MIPS (Part II)

Extension of MIPS

Encoding

Basics

• Each MIPS instruction has a fixed-length of 32 bits
• challenge: reduce complexity of processor design → instruction encodings should be as regular as possible

Classification

• Instructions are classified according to their operands
• R-Format
  • Instructions which use 2 source registers and 1 destination register
  • e.g. add, sub, and, or, nor, slt, etc
  • srl, sll included (will not have rs register)
• I-Format
  • Instructions which use 1 source register, 1 immediate value and 1 destination register
  • e.g. addi, andi, ori, slti, lw, sw, beq, bne
• J-format
  • j instruction uses only one immediate value

MIPS Reference Sheet

R-Format

• opcode: type of instruction
  • partially specifies the instruction
  • 0 for all R-Format Instructions
• rs: register source
• rt: target register (register that contains the second operand)
  • srl, sll will use this field to store it’s operands
• rd: register destination
• shamt: shift amt (for shift operations)
  • set to 0 in all non-shift instructions
• funct: function call
  • combined with opcode exactly specifies the instruction

Example: Encoding to machine code

Mips: add $8, $9, $10

	opcode	rs	rt	rd	shamt	funt
decimal	0	9	10	8	0	32
binary	000000	01001	01010	01000	00000	100000
which equates to 0x012A4020

I-Format

• contains immediate values

opcode	rs	rt	immediate
6bits	5bits	5bits	16bits

• total is still 32bits `
• no funct field, opcode will uniquely specify an instruction
• rs: source register
• rt: register to receive the result
• immediate: treated as a signed integer (2’s complement)
  • can represent up to $2^{16}$ different values
• This is why we cannot put 32-bit constants in the instruction: the instruction itself is 32-bit wide

Example: Encoding to machine code

MIPS: addi $21, $22, -50

	opcode	rs	rt	immediate
decimal	8	22	21	-50
binary	001000	10110	10101	1111111111001110
which equates to 0x22D5FFCE

lw $9, 12($8) *** 12 would be immediate value

Other I-Format Instructions

beq, bne

New register: Program Counter (PC)

• a special register that keeps the address of the next instruction to be executed in the processor
• Also uses the I-Format!
• opcode: beq/ bne
• rs and rt speciy registers to compare
• immediate can’t store address!
  • immediate is 16 bits
  • address is 32 bits
• immediate: the number of words (multiplied by 4) to “jump over”
  • PC = PC + n * 4
  • instructions are word-aligned
  • 2s complement
  • 16 bit

Branch Calculation for PC-Relative Addressing

• If branch is not taken: PC = PC + 4 (Address of the next instruction)
• if branch is taken = (PC + 4) + (immediate x 4)

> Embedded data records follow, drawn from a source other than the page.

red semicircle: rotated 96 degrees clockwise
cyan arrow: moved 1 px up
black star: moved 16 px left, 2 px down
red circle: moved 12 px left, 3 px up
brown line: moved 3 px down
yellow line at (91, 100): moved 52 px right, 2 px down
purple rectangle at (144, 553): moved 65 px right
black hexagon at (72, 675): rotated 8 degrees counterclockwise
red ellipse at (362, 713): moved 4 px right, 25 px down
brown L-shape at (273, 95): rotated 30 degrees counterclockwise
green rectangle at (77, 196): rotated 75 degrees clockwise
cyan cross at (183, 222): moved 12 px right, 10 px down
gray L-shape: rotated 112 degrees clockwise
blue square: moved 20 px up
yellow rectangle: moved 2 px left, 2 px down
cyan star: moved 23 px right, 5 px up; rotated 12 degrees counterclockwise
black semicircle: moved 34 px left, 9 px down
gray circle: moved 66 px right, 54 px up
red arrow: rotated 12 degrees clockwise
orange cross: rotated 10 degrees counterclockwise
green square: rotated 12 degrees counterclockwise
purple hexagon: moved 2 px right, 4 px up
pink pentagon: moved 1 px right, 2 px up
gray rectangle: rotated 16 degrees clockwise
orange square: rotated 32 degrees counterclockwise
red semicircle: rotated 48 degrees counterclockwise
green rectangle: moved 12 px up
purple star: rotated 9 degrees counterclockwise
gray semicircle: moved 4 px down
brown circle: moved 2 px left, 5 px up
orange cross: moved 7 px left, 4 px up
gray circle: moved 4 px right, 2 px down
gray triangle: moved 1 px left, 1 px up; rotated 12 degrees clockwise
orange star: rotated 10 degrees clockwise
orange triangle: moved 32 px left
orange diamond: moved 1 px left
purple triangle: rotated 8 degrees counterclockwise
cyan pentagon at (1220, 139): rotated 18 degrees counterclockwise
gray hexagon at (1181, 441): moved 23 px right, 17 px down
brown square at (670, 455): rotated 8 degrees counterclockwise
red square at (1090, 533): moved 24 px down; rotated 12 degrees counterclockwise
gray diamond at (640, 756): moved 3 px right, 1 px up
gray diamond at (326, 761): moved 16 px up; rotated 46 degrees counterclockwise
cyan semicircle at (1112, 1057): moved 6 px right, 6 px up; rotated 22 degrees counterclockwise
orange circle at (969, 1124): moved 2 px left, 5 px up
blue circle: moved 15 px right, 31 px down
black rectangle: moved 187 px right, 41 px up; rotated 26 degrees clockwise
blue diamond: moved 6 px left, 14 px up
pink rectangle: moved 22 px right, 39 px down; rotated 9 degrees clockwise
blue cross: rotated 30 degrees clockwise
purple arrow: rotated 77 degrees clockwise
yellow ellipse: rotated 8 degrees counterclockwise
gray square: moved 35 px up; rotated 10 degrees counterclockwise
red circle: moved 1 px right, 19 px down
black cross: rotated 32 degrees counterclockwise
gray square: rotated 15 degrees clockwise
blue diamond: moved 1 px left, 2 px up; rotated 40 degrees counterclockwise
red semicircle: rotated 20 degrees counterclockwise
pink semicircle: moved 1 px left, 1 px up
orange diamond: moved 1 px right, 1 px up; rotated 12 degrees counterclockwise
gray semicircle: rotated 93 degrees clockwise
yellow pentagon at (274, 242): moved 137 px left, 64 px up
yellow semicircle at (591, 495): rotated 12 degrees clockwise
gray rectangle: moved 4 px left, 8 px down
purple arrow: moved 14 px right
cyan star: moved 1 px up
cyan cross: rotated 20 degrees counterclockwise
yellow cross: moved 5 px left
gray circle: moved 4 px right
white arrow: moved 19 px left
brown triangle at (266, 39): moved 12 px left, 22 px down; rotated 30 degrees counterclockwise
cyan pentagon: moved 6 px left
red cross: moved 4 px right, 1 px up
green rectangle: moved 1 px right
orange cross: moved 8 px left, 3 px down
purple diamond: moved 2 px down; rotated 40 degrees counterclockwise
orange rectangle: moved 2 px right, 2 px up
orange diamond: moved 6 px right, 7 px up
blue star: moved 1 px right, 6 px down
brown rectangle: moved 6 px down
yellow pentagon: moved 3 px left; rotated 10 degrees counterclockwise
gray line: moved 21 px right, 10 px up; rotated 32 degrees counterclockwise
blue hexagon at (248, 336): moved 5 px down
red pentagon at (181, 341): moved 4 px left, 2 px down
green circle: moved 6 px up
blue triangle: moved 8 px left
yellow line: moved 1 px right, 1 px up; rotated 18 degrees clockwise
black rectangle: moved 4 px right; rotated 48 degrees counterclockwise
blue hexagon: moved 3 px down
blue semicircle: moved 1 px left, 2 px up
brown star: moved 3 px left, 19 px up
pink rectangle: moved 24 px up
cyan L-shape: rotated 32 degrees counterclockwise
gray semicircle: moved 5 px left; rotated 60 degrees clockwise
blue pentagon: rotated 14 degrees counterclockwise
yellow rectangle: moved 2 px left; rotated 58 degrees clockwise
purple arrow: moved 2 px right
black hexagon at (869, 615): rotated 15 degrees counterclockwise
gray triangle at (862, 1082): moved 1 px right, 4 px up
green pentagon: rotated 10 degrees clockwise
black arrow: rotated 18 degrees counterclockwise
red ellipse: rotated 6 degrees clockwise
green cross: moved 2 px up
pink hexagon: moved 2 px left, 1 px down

Example Encoding for branch instructions

	opcode	rs	rt	immediate
decimal	4	9	0	3
binary	000100	01001	00000	0000000000000011

J-Format

• for branches, PC-relative addressing was used
  • did not need to branch too far
• For general jumps(j)
  • we may jump to anywhere in memory
• The ideal case is to specify a 32-bit memory address to jump to
  • but instruction size is already 32-bit 😢

opcode	target address
6bits	26bits

• we only have 26 bits of 32-bit address
  • Optimisation:
  • jumps are to word aligned addresses ⇒ last 2 bits are always 00
  • therefore, we can specify 28bits of 32-bit address
• We cannot jump to anywhere in memory, but it should be sufficient most of the time

Summary: To build back 32 bits:

• First 4 bits: Take MSB of PC + 4
• Next 26 bits: As specified in target address
• last 2 bit: 00

Example

	opcode	target address
decimal	2
binary	000010	0000000000000010

Addressing Modes

• different ways to calculate the final address of the operands

Register Addressing

• operand is a register
• e.g. rs, rt

Immediate Addressing

• operand is a constant within the instruction itself

Base Addressing (displacement addressing)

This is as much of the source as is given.